Chère lectrice, cher lecteur,
L’année 2020 appartient au passé. Enfin, presque. La pandémie de Covid-19 ne laisse aucun répit à la société et au système de santé. Avec l’autorisation des premiers vaccins, cependant, on entrevoit la lumière au bout du tunnel.
Dans une rétrospective 2020 parue dans le Tages-Anzeiger, le journaliste scientifique Nik Walter passe en revue ce que la science a accompli en un temps record dans le combat contre la pandémie. Certes, le cours de la science n’est pas linéaire. La lutte contre le Covid-19 a connu aussi son lot de vicissitudes. Mais le résultat est étonnant. Des vaccins ont été mis au point à une vitesse sans précédent. Si le monde sort de la pandémie en 2021, nous le devrons à la science et à l’industrie de la recherche.
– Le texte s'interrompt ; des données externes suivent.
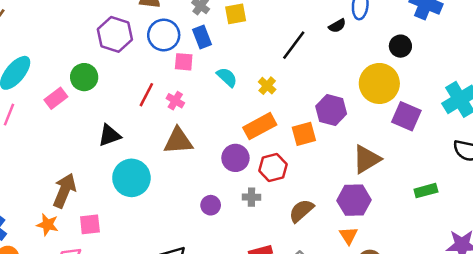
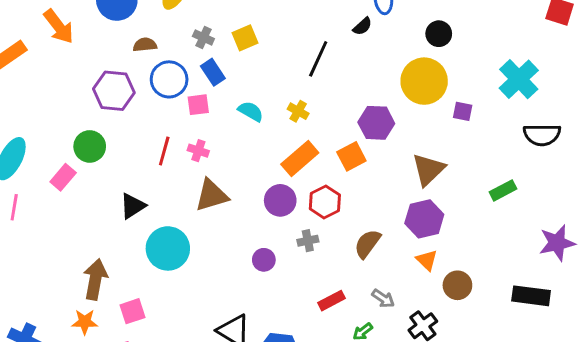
purple square: (406, 116) -> (463, 111), size x0.6

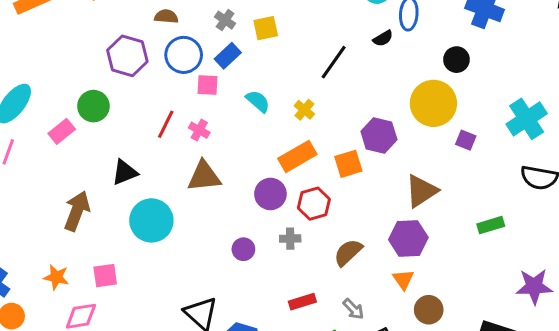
blue rectangle: (213, 72) -> (228, 56), turned 70
brown arrow: (95, 279) -> (77, 211), moved

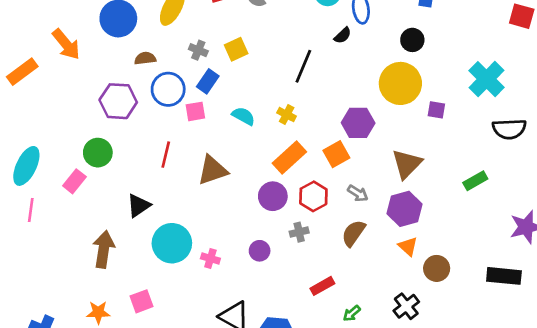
pink cross: (199, 130) -> (210, 259), moved
brown triangle: (204, 176) -> (213, 170), moved
gray arrow: (353, 309) -> (358, 193), moved

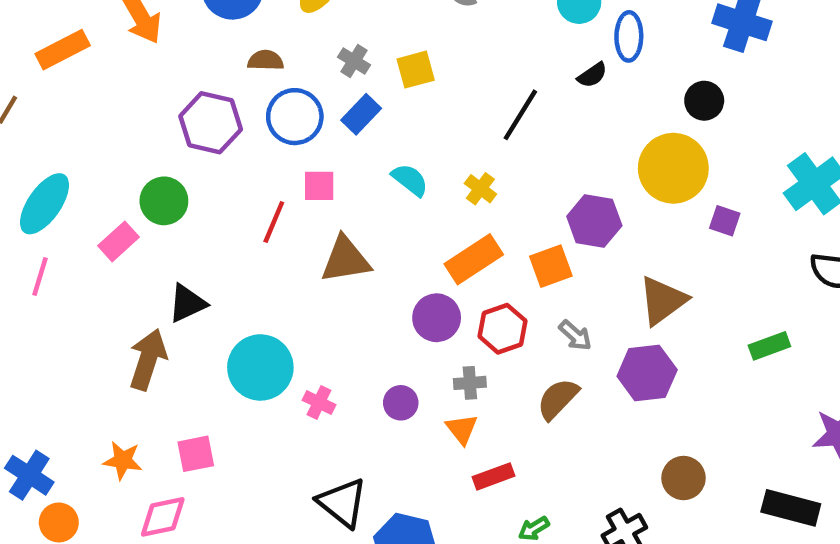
pink square: (195, 111) -> (319, 186), moved
black triangle: (139, 206) -> (187, 303), moved
orange triangle: (408, 246) -> (462, 429), moved

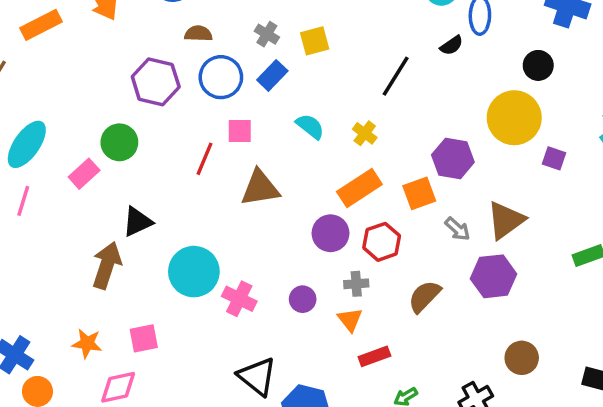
gray arrow: (575, 335) -> (457, 229), moved
pink cross: (319, 402) -> (239, 299), size x1.4

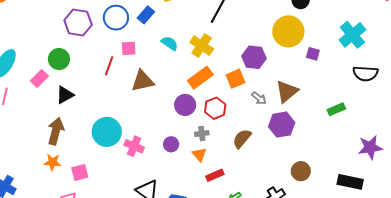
yellow cross: (365, 133) -> (202, 46), size x1.6
black triangle: (137, 222) -> (65, 95), moved
orange star: (87, 343) -> (52, 162), moved

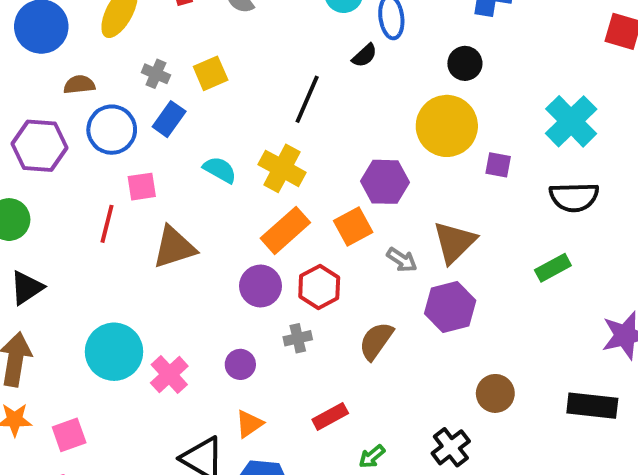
black semicircle: (365, 74) -> (574, 197), moved
pink cross: (134, 146) -> (169, 375), turned 30
orange triangle: (199, 155) -> (249, 424), moved, turned 42

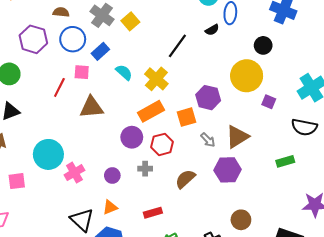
yellow square: (211, 73) -> (130, 21), turned -30
gray cross: (156, 74) -> (102, 15), size x1.6
blue rectangle: (169, 119) -> (100, 51), moved
pink square: (69, 435) -> (17, 181), moved

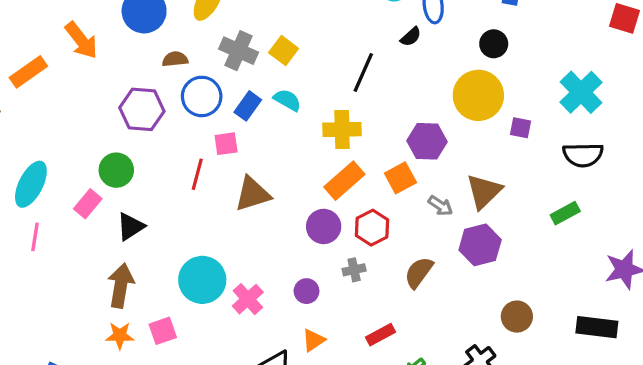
cyan semicircle: (124, 72) -> (287, 100), moved
yellow cross: (156, 79) -> (342, 129), turned -30

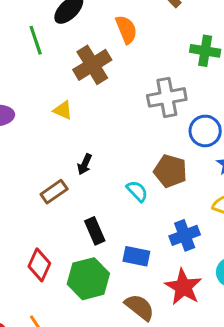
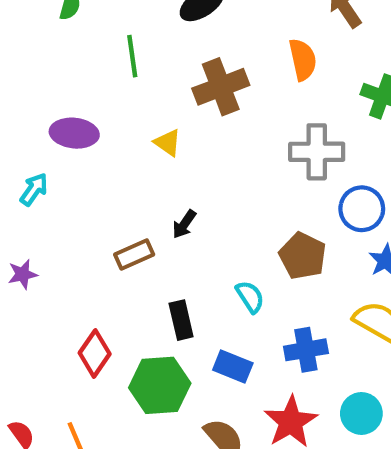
orange semicircle: (126, 29) -> (303, 60), moved
green line: (36, 40) -> (132, 56), moved
cyan semicircle: (137, 191) -> (250, 297), moved

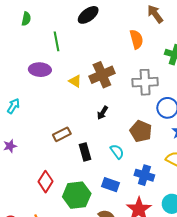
brown cross: (221, 87) -> (102, 75), moved
purple ellipse: (74, 133) -> (40, 70), moved
black arrow: (184, 224) -> (103, 113), moved
black rectangle: (181, 320) -> (85, 152), moved
blue cross: (306, 350) -> (144, 175), turned 30

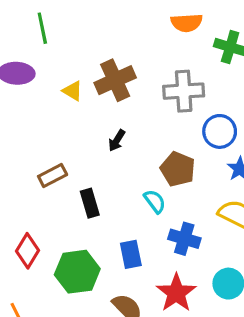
orange semicircle: (136, 39) -> (187, 23), moved, turned 102
cyan semicircle: (117, 152) -> (155, 201), moved
blue rectangle: (111, 185) -> (131, 254), turned 60

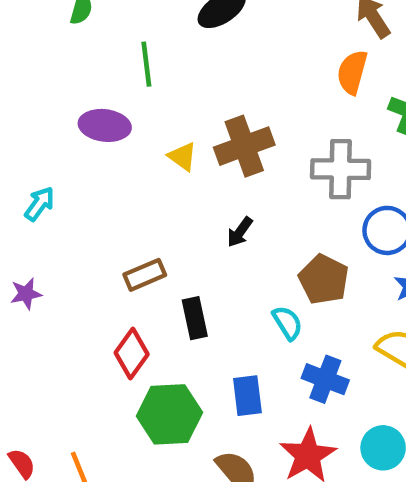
orange semicircle: (187, 23) -> (352, 72), turned 104
red diamond: (28, 251) -> (132, 353), moved

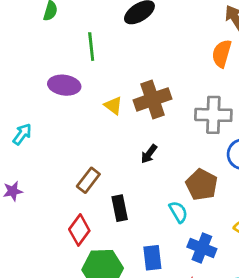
brown rectangle: (145, 275) -> (88, 180), turned -30

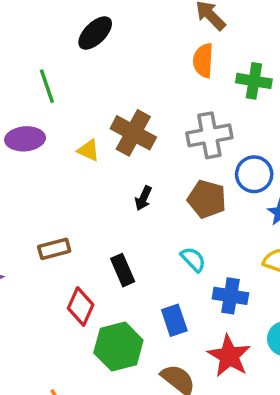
brown cross: (153, 99) -> (133, 133), turned -30
brown rectangle: (88, 180) -> (54, 249), moved, turned 50
brown pentagon: (202, 185) -> (207, 199), moved

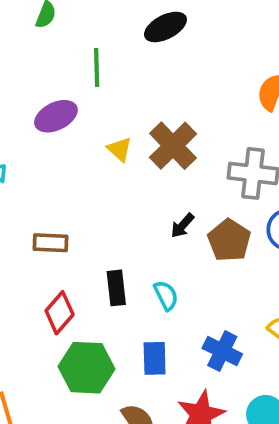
purple ellipse: (25, 139) -> (56, 116), turned -39
black arrow: (143, 198) -> (182, 225), moved
cyan semicircle: (193, 259) -> (166, 295), moved

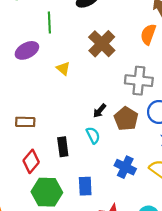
brown cross: (173, 146) -> (102, 44), moved
cyan semicircle: (166, 295) -> (93, 135), moved
blue cross: (222, 351) -> (125, 167), moved

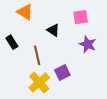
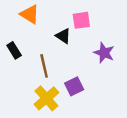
pink square: (81, 17) -> (81, 20), moved

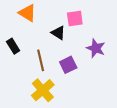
purple square: (74, 86) -> (68, 65), moved

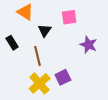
black triangle: (58, 33) -> (45, 30), moved, turned 32
purple square: (68, 65) -> (63, 77), moved

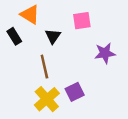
black rectangle: (12, 43) -> (14, 36), moved
purple star: (88, 45) -> (105, 53), turned -30

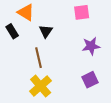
pink square: (82, 21) -> (82, 12), moved
purple square: (75, 92) -> (90, 80), moved

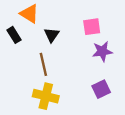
pink square: (82, 12) -> (92, 27), moved
yellow cross: (41, 86) -> (46, 96), turned -35

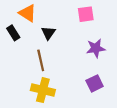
pink square: (92, 27) -> (86, 14), moved

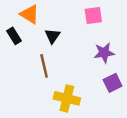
purple square: (95, 83) -> (113, 83), moved
yellow cross: (43, 90) -> (67, 98), moved

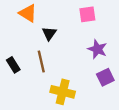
black rectangle: (14, 36) -> (13, 65), moved
purple star: (104, 53) -> (97, 49), turned 30

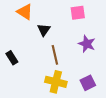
brown line: (41, 62) -> (55, 55), moved
purple square: (105, 77) -> (88, 83), moved

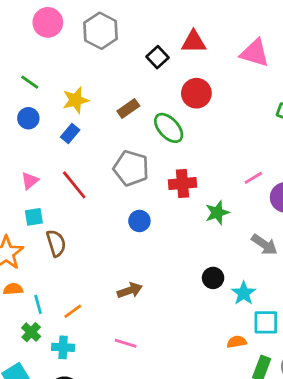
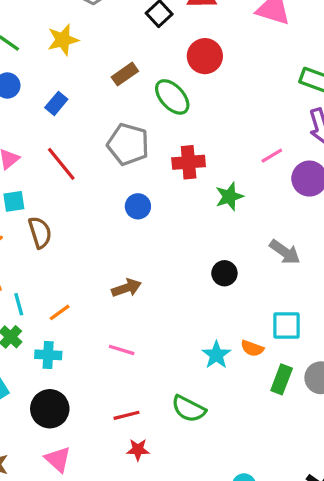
yellow star: (76, 100) -> (63, 40), moved
gray arrow: (264, 245) -> (285, 252), moved
cyan star: (244, 293) -> (216, 355), moved
orange semicircle: (237, 342) -> (252, 348), turned -150

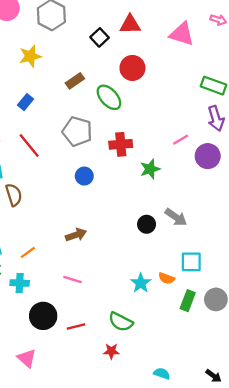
gray arrow: (285, 252) -> (176, 217), moved
black circle: (50, 409) -> (43, 316), moved
red star: (138, 450) -> (111, 351), moved

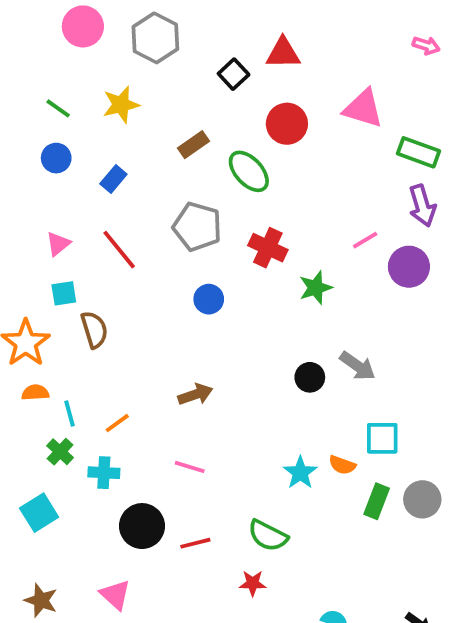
pink triangle: (182, 34) -> (363, 108), moved
red cross: (121, 144) -> (268, 248), turned 30

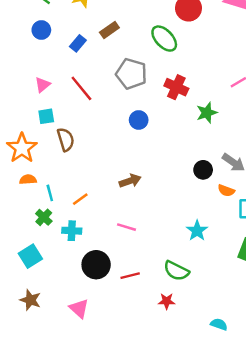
brown rectangle: (193, 145) -> (109, 30), moved
orange semicircle: (342, 465) -> (226, 191), moved
brown star: (41, 600) -> (30, 300), moved

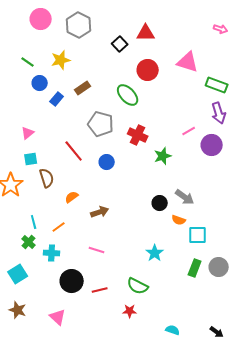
blue circle: (41, 30) -> (40, 83), moved
red line: (81, 88) -> (74, 151), moved
orange semicircle: (28, 180) -> (72, 197), moved, turned -32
Ce bon bilan se reflète également dans la confiance accrue envers la science dont fait état la dernière édition du «Baromètre scientifique suisse». Plus de 70 % des personnes interrogées estiment que les décisions politiques liées au coronavirus devraient se fonder sur des bases scientifiques. Et 63 % pensent que les scientifiques devraient participer activement au débat politique. D’une manière générale, la science a gagné en prestige durant la pandémie. Tant l’intérêt pour la science que la confiance dans la science ont augmenté par rapport à l’enquête de 2019.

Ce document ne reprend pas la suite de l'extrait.